= Inherent powers (United States) =

In United States law, inherent powers are the powers that a state officer or entity purports to hold under a general vesting of authority, even though they are neither enumerated nor implied.

==President of the United States==
The theory of inherent powers of the President derives from the loosely worded statements in the Constitution that "the executive Power shall be vested in a President" and the president should "take care that the laws be faithfully executed" (defined in practice, rather than by constitutional or statutory law). This theory was first articulated in 1793 by Secretary of the Treasury Alexander Hamilton.

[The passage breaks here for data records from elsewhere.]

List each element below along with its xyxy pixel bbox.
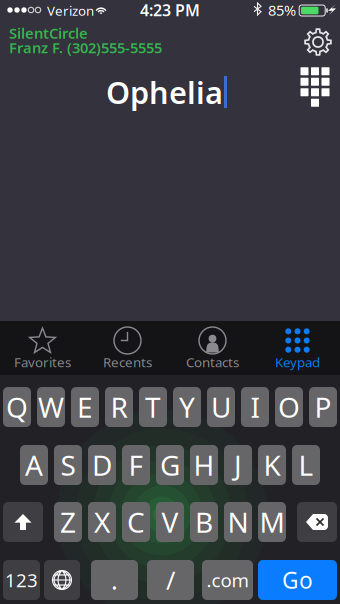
staticText: T xyxy=(145,388,161,426)
button[interactable]: L xyxy=(292,445,320,485)
button[interactable]: B xyxy=(190,502,218,542)
staticText: Y xyxy=(179,388,195,426)
staticText: Go xyxy=(282,565,313,595)
staticText: G xyxy=(160,446,180,484)
staticText: H xyxy=(194,446,214,484)
staticText: / xyxy=(166,563,175,597)
button[interactable]: Y xyxy=(173,387,201,427)
button[interactable]: W xyxy=(37,387,65,427)
staticText: I xyxy=(250,388,260,426)
button[interactable]: I xyxy=(241,387,269,427)
staticText: 123 xyxy=(5,568,38,592)
button[interactable]: U xyxy=(207,387,235,427)
staticText: D xyxy=(92,446,112,484)
staticText: U xyxy=(211,388,231,426)
staticText: 4:23 PM xyxy=(140,0,200,21)
button[interactable]: Favorites xyxy=(0,321,85,375)
button[interactable]: N xyxy=(224,502,252,542)
button[interactable]: X xyxy=(88,502,116,542)
button[interactable]: D xyxy=(88,445,116,485)
staticText: .com xyxy=(206,568,248,592)
button[interactable]: M xyxy=(258,502,286,542)
staticText: L xyxy=(298,446,314,484)
staticText: W xyxy=(38,388,64,426)
button[interactable]: / xyxy=(147,560,194,600)
button[interactable]: J xyxy=(224,445,252,485)
staticText: Favorites xyxy=(14,353,71,371)
button[interactable]: .com xyxy=(202,560,253,600)
button[interactable]: V xyxy=(156,502,184,542)
button[interactable]: G xyxy=(156,445,184,485)
staticText: E xyxy=(77,388,93,426)
staticText: Franz F. (302)555-5555 xyxy=(9,38,162,57)
button[interactable]: . xyxy=(91,560,138,600)
button[interactable] xyxy=(297,502,337,542)
button[interactable]: E xyxy=(71,387,99,427)
staticText: X xyxy=(94,503,110,541)
staticText: Contacts xyxy=(186,353,239,371)
staticText: R xyxy=(110,388,128,426)
button[interactable]: C xyxy=(122,502,150,542)
staticText: Z xyxy=(60,503,76,541)
staticText: Ophelia xyxy=(106,72,223,112)
staticText: S xyxy=(60,446,76,484)
button[interactable]: Settings xyxy=(300,26,336,58)
button[interactable]: Recents xyxy=(85,321,170,375)
staticText: A xyxy=(25,446,43,484)
staticText: Verizon xyxy=(47,2,94,19)
button[interactable]: O xyxy=(275,387,303,427)
button[interactable] xyxy=(44,560,80,600)
staticText: J xyxy=(234,446,242,484)
button[interactable]: Contacts xyxy=(170,321,255,375)
button[interactable]: Go xyxy=(258,560,337,600)
staticText: . xyxy=(111,563,118,597)
staticText: Recents xyxy=(103,353,152,371)
button[interactable]: P xyxy=(309,387,337,427)
staticText: SilentCircle xyxy=(9,23,88,43)
button[interactable]: K xyxy=(258,445,286,485)
staticText: B xyxy=(195,503,213,541)
staticText: Q xyxy=(6,388,28,426)
button[interactable]: Q xyxy=(3,387,31,427)
button[interactable]: 123 xyxy=(3,560,40,600)
staticText: N xyxy=(228,503,248,541)
staticText: F xyxy=(128,446,144,484)
button[interactable]: T xyxy=(139,387,167,427)
staticText: K xyxy=(264,446,280,484)
button[interactable]: Z xyxy=(54,502,82,542)
staticText: O xyxy=(278,388,300,426)
button[interactable] xyxy=(3,502,43,542)
staticText: V xyxy=(162,503,178,541)
button[interactable]: A xyxy=(20,445,48,485)
staticText: C xyxy=(127,503,145,541)
button[interactable]: S xyxy=(54,445,82,485)
button[interactable]: F xyxy=(122,445,150,485)
button[interactable]: R xyxy=(105,387,133,427)
button[interactable]: Keypad xyxy=(255,321,340,375)
staticText: P xyxy=(314,388,332,426)
staticText: M xyxy=(260,503,284,541)
button[interactable]: H xyxy=(190,445,218,485)
staticText: Keypad xyxy=(275,353,320,371)
staticText: 85% xyxy=(268,0,296,20)
button[interactable]: Show keypad xyxy=(296,65,334,109)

President Truman's attempt to seize private steel mills during the Korean War became one of the defining constitutional controversies over presidential emergency powers. Believing that a prolonged steel strike would seriously disrupt defense production and the broader domestic economy, the Truman administration ordered the seizure after efforts to resolve the labor dispute failed. Although the Supreme Court rejected the seizure in Youngstown Sheet & Tube Co. v. Sawyer (1952), the national emergency declared in 1950 remained in effect for more than two decades. During congressional debates over terminating that emergency, the Senate Special Committee on the Termination of the National Emergency relied heavily Justice Robert H. Jackson's concurring opinion in Youngstown, warning that the Founding generation "knew what emergencies were" and how they could become a "ready pretext for usurpation"—emergency powers being "consistent with free government" only when "their control is lodged elsewhere than in the Executive who exercises them."

The extent to which the President possesses exclusive Article II powers was left unresolved by the tripartite framework set out by Justice Jackson in that opinion. Chief Justice William Rehnquist, who had clerked for Justice Jackson during the case, later observed that a formally declared war might present different constitutional considerations.

==Judiciary==
Courts in the United States are recognized to have inherent powers to ensure the proper disposition of cases before them. At the federal level these include the powers to punish contempt, to investigate and redress suspected frauds on the court, to bar a disruptive person from the courtroom, to transfer a case to a more appropriate venue (forum non conveniens), and to dismiss a case when the plaintiff or prosecutor fails to pursue it.

In re Debs was a Supreme Court decision involving Eugene V. Debs and labor unions. Debs (president of the American Railway Union) was involved in the Pullman Strike earlier in 1894, and challenged the federal injunction ordering the strikers back to work. The injunction had been issued because of the hindrance to transportation of mail. However, Debs refused to end the strike, was cited for contempt of court, and appealed. The main question being debated was whether a federal court had a right to issue the injunction, which dealt with both interstate and intrastate commerce and shipping on rail cars. The court ruled that the government had a right to regulate interstate commerce and ensure the operations of the Post Office, along with a responsibility to "ensure the general welfare of the public."